TASK STATEMENT: Through the end of the data below, output every line exactly, beginning with the line that contains "Coach And Four".

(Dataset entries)
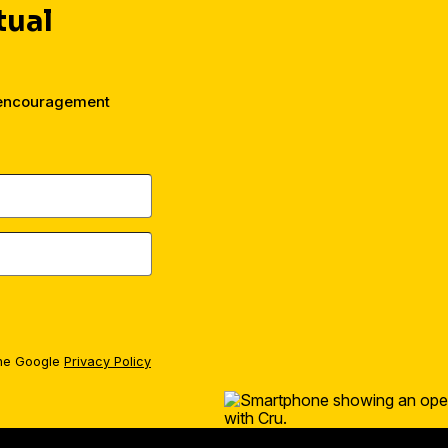
tual
 encouragement
the Google
Privacy Policy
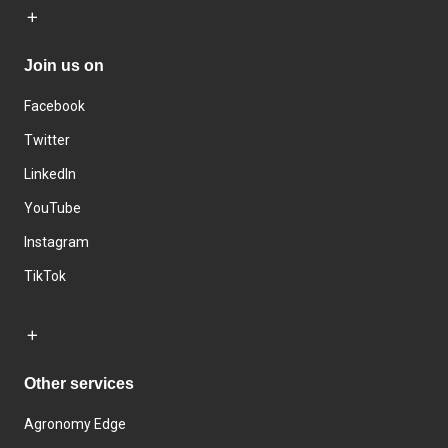
Join us on
Facebook
Twitter
LinkedIn
YouTube
Instagram
TikTok
Other services
Agronomy Edge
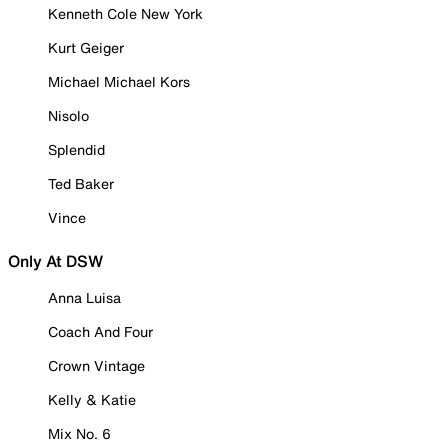
Kenneth Cole New York
Kurt Geiger
Michael Michael Kors
Nisolo
Splendid
Ted Baker
Vince
Only At DSW
Anna Luisa
Coach And Four
Crown Vintage
Kelly & Katie
Mix No. 6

ANSWER TO THIS TASK:
Coach And Four
Crown Vintage
Kelly & Katie
Mix No. 6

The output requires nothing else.